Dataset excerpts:
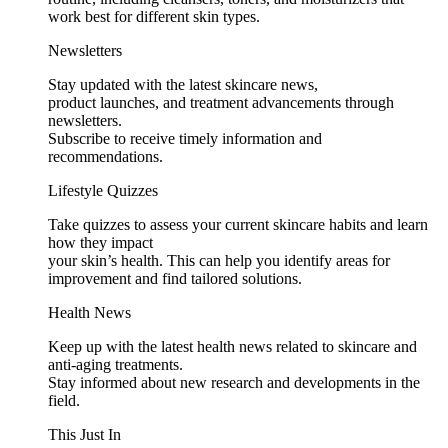
work best for different skin types.
Newsletters
Stay updated with the latest skincare news,
product launches, and treatment advancements through
newsletters.
Subscribe to receive timely information and
recommendations.
Lifestyle Quizzes
Take quizzes to assess your current skincare habits and learn
how they impact
your skin’s health. This can help you identify areas for
improvement and find tailored solutions.
Health News
Keep up with the latest health news related to skincare and
anti-aging treatments.
Stay informed about new research and developments in the
field.
This Just In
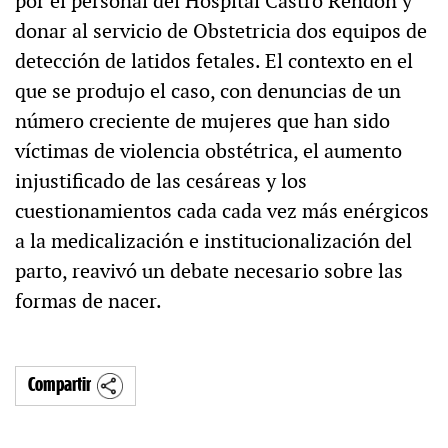
por el personal del Hospital Castro Rendón y
donar al servicio de Obstetricia dos equipos de
detección de latidos fetales. El contexto en el
que se produjo el caso, con denuncias de un
número creciente de mujeres que han sido
víctimas de violencia obstétrica, el aumento
injustificado de las cesáreas y los
cuestionamientos cada cada vez más enérgicos
a la medicalización e institucionalización del
parto, reavivó un debate necesario sobre las
formas de nacer.
Compartir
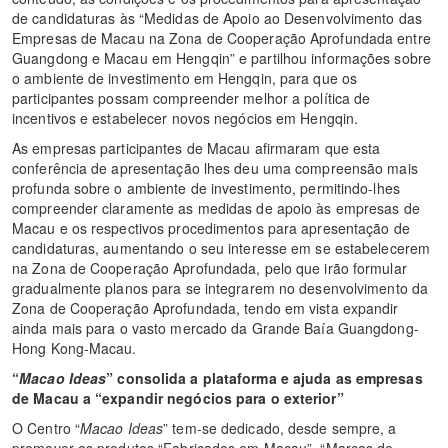
de candidaturas às “Medidas de Apoio ao Desenvolvimento das
Empresas de Macau na Zona de Cooperação Aprofundada entre
Guangdong e Macau em Hengqin” e partilhou informações sobre
o ambiente de investimento em Hengqin, para que os
participantes possam compreender melhor a política de
incentivos e estabelecer novos negócios em Hengqin.
As empresas participantes de Macau afirmaram que esta
conferência de apresentação lhes deu uma compreensão mais
profunda sobre o ambiente de investimento, permitindo-lhes
compreender claramente as medidas de apoio às empresas de
Macau e os respectivos procedimentos para apresentação de
candidaturas, aumentando o seu interesse em se estabelecerem
na Zona de Cooperação Aprofundada, pelo que irão formular
gradualmente planos para se integrarem no desenvolvimento da
Zona de Cooperação Aprofundada, tendo em vista expandir
ainda mais para o vasto mercado da Grande Baía Guangdong-
Hong Kong-Macau.
“
Macao Ideas
” consolida a plataforma e ajuda as empresas
de Macau a “expandir negócios para o exterior”
O Centro “
Macao Ideas
” tem-se dedicado, desde sempre, a
promover os produtos “Fabricados em Macau”, “Marcas de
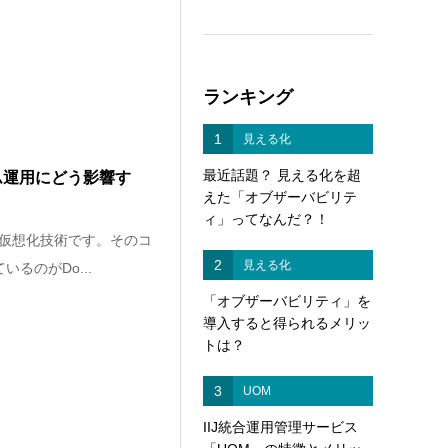
ランキング
1
見える化
最近話題？ 見える化を超
ム運用にどう影響す
えた「オブザーバビリテ
ィ」ってなんだ？！
仮想化技術です。そのコ
2
見える化
るのがDo...
「オブザーバビリティ」を
導入すると得られるメリッ
トは？
3
UOM
IIJ統合運用管理サービス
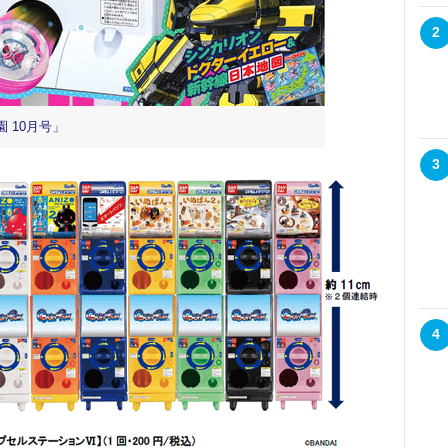
2
 10月号」
3
4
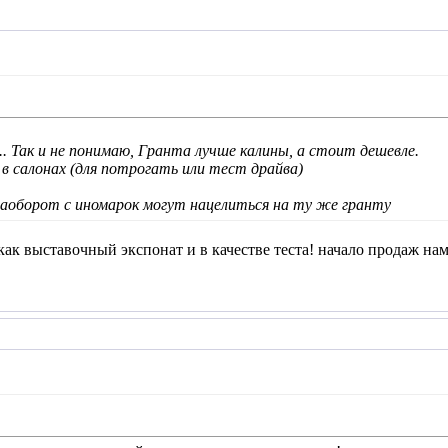
.. Так и не понимаю, Гранта лучше калины, а стоит дешевле.
 в салонах (для потрогать или тест драйва)
наоборот с иномарок могут нацелиться на ту же гранту
как выставочный экспонат и в качестве теста! начало продаж нам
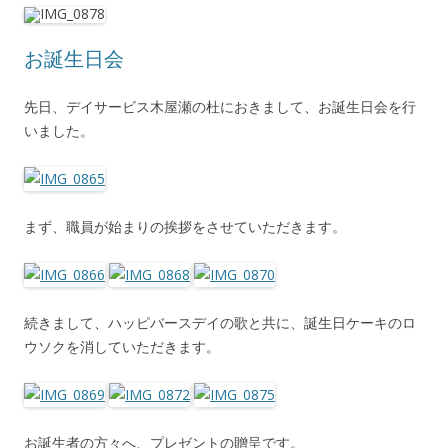
お誕生日会
先日、デイサービス木屋瀬の杜におきまして、お誕生日会を行
いました。
まず、職員が始まりの挨拶をさせていただきます。
続きまして、ハッピバースデイの歌と共に、誕生日ケーキのロ
ウソクを消していただきます。
お誕生者の方々へ、プレゼントの贈呈です。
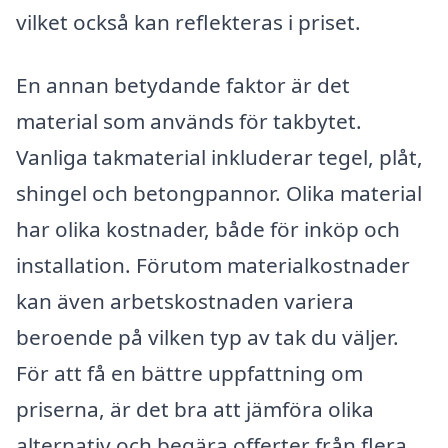
vilket också kan reflekteras i priset.
En annan betydande faktor är det
material som används för takbytet.
Vanliga takmaterial inkluderar tegel, plåt,
shingel och betongpannor. Olika material
har olika kostnader, både för inköp och
installation. Förutom materialkostnader
kan även arbetskostnaden variera
beroende på vilken typ av tak du väljer.
För att få en bättre uppfattning om
priserna, är det bra att jämföra olika
alternativ och begära offerter från flera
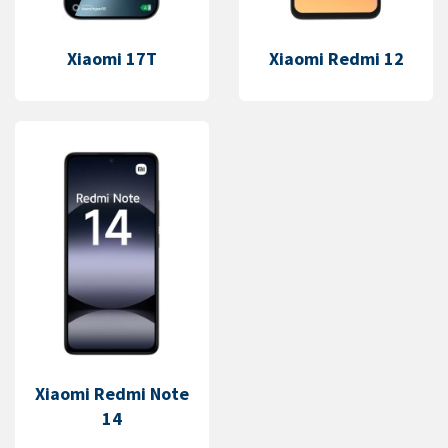
Xiaomi 17T
Xiaomi Redmi 12
Xiaomi Redmi Note
14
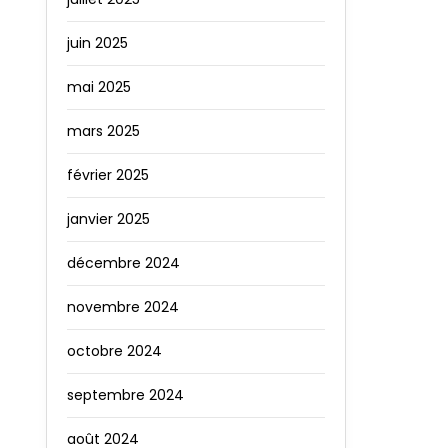
juin 2025
mai 2025
mars 2025
février 2025
janvier 2025
décembre 2024
novembre 2024
octobre 2024
septembre 2024
août 2024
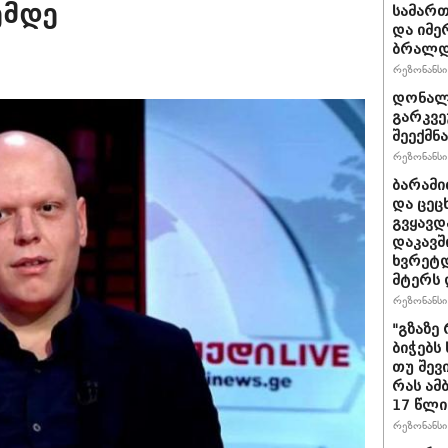
ემდე
სამარ
და იმე
ბრალდე
რეზონანსი 
დონალდ
გარკვე
შეექმნა
რეზონანსი 
ბარამი
და ცეც
გვყავდ
დაკავშ
ხვრეტდ
მტერს 
რეზონანსი 
"გზაზე
ბიჭებს
თუ შევ
რას ამ
17 წლი
რეზონანსი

_WHAT TO PRODUCE:_
Each entry above needs to be restated without a single word changed; skip the images.

_WRITTEN SOLUTION:_
work best for different skin types.
Newsletters
Stay updated with the latest skincare news,
product launches, and treatment advancements through
newsletters.
Subscribe to receive timely information and
recommendations.
Lifestyle Quizzes
Take quizzes to assess your current skincare habits and learn
how they impact
your skin’s health. This can help you identify areas for
improvement and find tailored solutions.
Health News
Keep up with the latest health news related to skincare and
anti-aging treatments.
Stay informed about new research and developments in the
field.
This Just In
por el personal del Hospital Castro Rendón y
donar al servicio de Obstetricia dos equipos de
detección de latidos fetales. El contexto en el
que se produjo el caso, con denuncias de un
número creciente de mujeres que han sido
víctimas de violencia obstétrica, el aumento
injustificado de las cesáreas y los
cuestionamientos cada cada vez más enérgicos
a la medicalización e institucionalización del
parto, reavivó un debate necesario sobre las
formas de nacer.
Compartir
de candidaturas às “Medidas de Apoio ao Desenvolvimento das
Empresas de Macau na Zona de Cooperação Aprofundada entre
Guangdong e Macau em Hengqin” e partilhou informações sobre
o ambiente de investimento em Hengqin, para que os
participantes possam compreender melhor a política de
incentivos e estabelecer novos negócios em Hengqin.
As empresas participantes de Macau afirmaram que esta
conferência de apresentação lhes deu uma compreensão mais
profunda sobre o ambiente de investimento, permitindo-lhes
compreender claramente as medidas de apoio às empresas de
Macau e os respectivos procedimentos para apresentação de
candidaturas, aumentando o seu interesse em se estabelecerem
na Zona de Cooperação Aprofundada, pelo que irão formular
gradualmente planos para se integrarem no desenvolvimento da
Zona de Cooperação Aprofundada, tendo em vista expandir
ainda mais para o vasto mercado da Grande Baía Guangdong-
Hong Kong-Macau.
“
Macao Ideas
” consolida a plataforma e ajuda as empresas
de Macau a “expandir negócios para o exterior”
O Centro “
Macao Ideas
” tem-se dedicado, desde sempre, a
promover os produtos “Fabricados em Macau”, “Marcas de
ランキング
1
見える化
最近話題？ 見える化を超
ム運用にどう影響す
えた「オブザーバビリテ
ィ」ってなんだ？！
仮想化技術です。そのコ
2
見える化
るのがDo...
「オブザーバビリティ」を
導入すると得られるメリッ
トは？
3
UOM
IIJ統合運用管理サービス
2
 10月号」
3
4
.. Так и не понимаю, Гранта лучше калины, а стоит дешевле.
 в салонах (для потрогать или тест драйва)
наоборот с иномарок могут нацелиться на ту же гранту
как выставочный экспонат и в качестве теста! начало продаж нам
お誕生日会
先日、デイサービス木屋瀬の杜におきまして、お誕生日会を行
いました。
まず、職員が始まりの挨拶をさせていただきます。
続きまして、ハッピバースデイの歌と共に、誕生日ケーキのロ
ウソクを消していただきます。
お誕生者の方々へ、プレゼントの贈呈です。
vilket också kan reflekteras i priset.
En annan betydande faktor är det
material som används för takbytet.
Vanliga takmaterial inkluderar tegel, plåt,
shingel och betongpannor. Olika material
har olika kostnader, både för inköp och
installation. Förutom materialkostnader
kan även arbetskostnaden variera
beroende på vilken typ av tak du väljer.
För att få en bättre uppfattning om
priserna, är det bra att jämföra olika
alternativ och begära offerter från flera
Xiaomi 17T
Xiaomi Redmi 12
Xiaomi Redmi Note
14
juin 2025
mai 2025
mars 2025
février 2025
janvier 2025
décembre 2024
novembre 2024
octobre 2024
septembre 2024
août 2024
ემდე
სამარ
და იმე
ბრალდე
რეზონანსი 
დონალდ
გარკვე
შეექმნა
რეზონანსი 
ბარამი
და ცეც
გვყავდ
დაკავშ
ხვრეტდ
მტერს 
რეზონანსი 
"გზაზე
ბიჭებს
თუ შევ
რას ამ
17 წლი
რეზონანსი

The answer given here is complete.